Absence de métriques, de budget et de ROI visible : la réduction de la dette technique est un casse-tête pour la DSI. Impossible pour elle, malgré les risques associés, de convaincre sa direction de l'importance du sujet. Les disquettes système et les bandes perforées qui perdurent au sein de l'agence américaine de régulation de l'aviation civile en sont un exemple édifiant.

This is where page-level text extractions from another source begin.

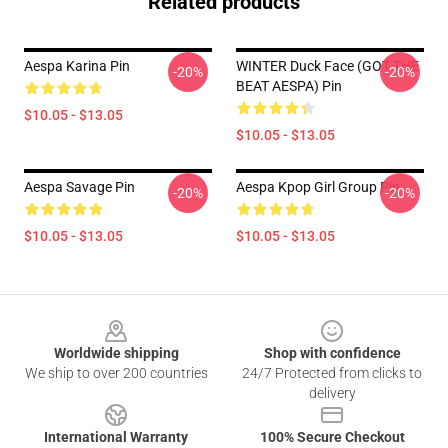
Related products
Aespa Karina Pin
WINTER Duck Face (GOT THE
-20%
-20%
BEAT AESPA) Pin
$10.05 - $13.05
$10.05 - $13.05
Aespa Savage Pin
Aespa Kpop Girl Group Pin
-20%
-20%
$10.05 - $13.05
$10.05 - $13.05
Footer
Worldwide shipping
Shop with confidence
We ship to over 200 countries
24/7 Protected from clicks to
delivery
International Warranty
100% Secure Checkout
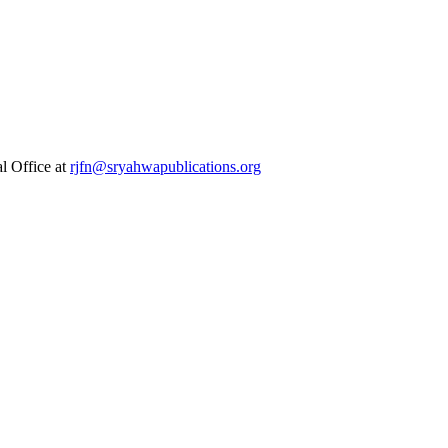
al Office at
rjfn@sryahwapublications.org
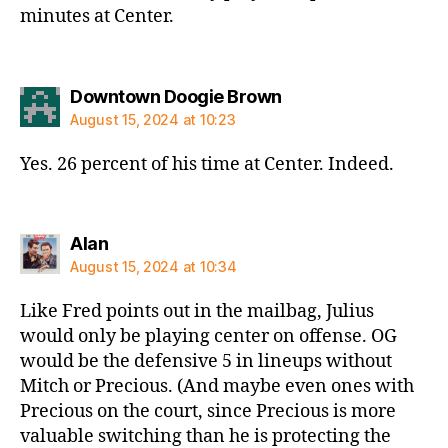
minutes at Center.
says:
Downtown Doogie Brown
August 15, 2024 at 10:23
Yes. 26 percent of his time at Center. Indeed.
says:
Alan
August 15, 2024 at 10:34
Like Fred points out in the mailbag, Julius
would only be playing center on offense. OG
would be the defensive 5 in lineups without
Mitch or Precious. (And maybe even ones with
Precious on the court, since Precious is more
valuable switching than he is protecting the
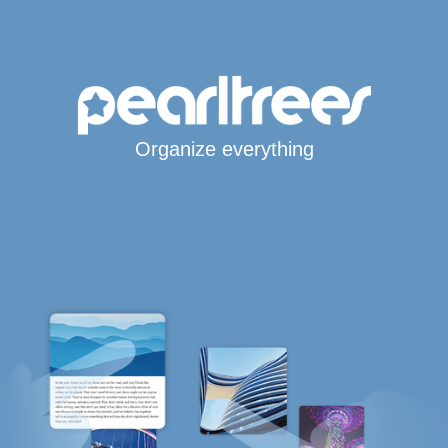
Organize everything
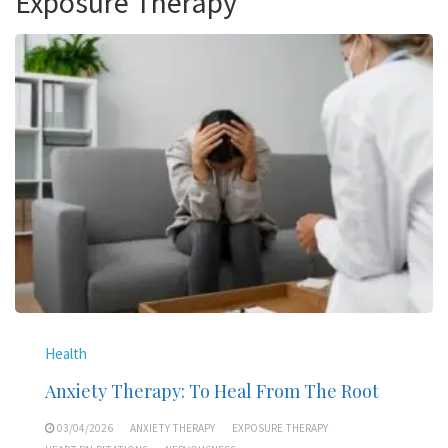
Exposure Therapy
Health
Anxiety Therapy: To Heal From The Root
03/04/2026
ANXIETY THERAPY
EXPOSURE THERAPY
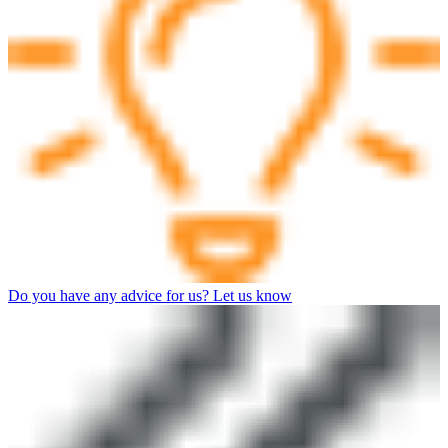
Do you have any advice for us? Let us know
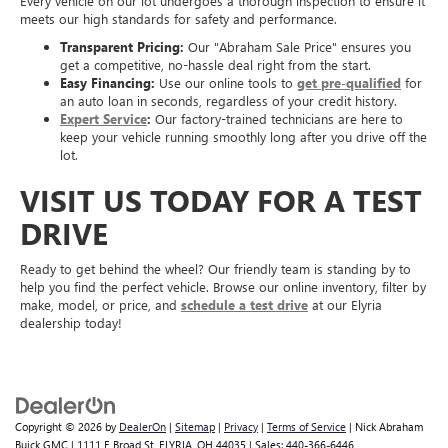
Every vehicle on our lot undergoes a thorough inspection to ensure it
meets our high standards for safety and performance.
Transparent Pricing:
Our "Abraham Sale Price" ensures you
get a competitive, no-hassle deal right from the start.
Easy Financing:
Use our online tools to
get pre-qualified
for
an auto loan in seconds, regardless of your credit history.
Expert Service
:
Our factory-trained technicians are here to
keep your vehicle running smoothly long after you drive off the
lot.
VISIT US TODAY FOR A TEST
DRIVE
Ready to get behind the wheel? Our friendly team is standing by to
help you find the perfect vehicle. Browse our online inventory, filter by
make, model, or price, and
schedule a test drive
at our Elyria
dealership today!
Copyright © 2026
by
DealerOn
|
Sitemap
|
Privacy
|
Terms of Service
| Nick Abraham
Buick GMC
|
1111 E Broad St,
ELYRIA,
OH
44035
| Sales:
440-366-6446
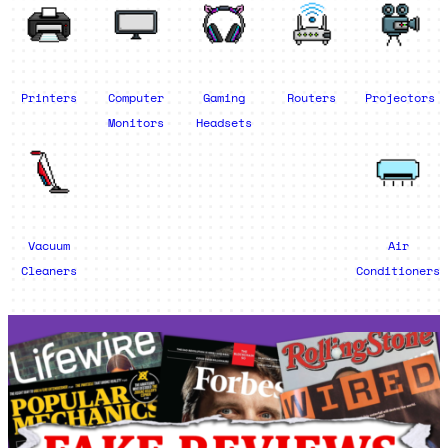
Printers
Computer
Gaming
Routers
Projectors
Monitors
Headsets
Vacuum
Air
Cleaners
Conditioners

PublicitéLa dette technique ou chronologique est le coût total des mises à jour nécessaires de tous les actifs informatiques accumulés au fil de l'histoire d'une entreprise et qui ne sont plus conformes aux normes actuelles d'ingénierie. Et il est indispensable pour les DSI de la gérer pour éviter de nombreux problèmes. Besoin d'une leçon de choses sidérante en la matière ? Comme cela a récemment été rendu public, pour les couches système de transport de son SI, la Federal aviation administration (FAA), l'agence de régulation de l'aviation civile américaine, se repose encore sur des disquettes 3,5 pouces et des bandes perforées ! Nul besoin d'être ingénieur informatique pour savoir qu'une stratégie d'intégration système aussi manifestement obsolète est gage de désastre. Si l'exemple est extrême, de nombreux DSI devraient cependant admettre que leur stack système comporte certainement des composants anciens sources de risques tout aussi importants.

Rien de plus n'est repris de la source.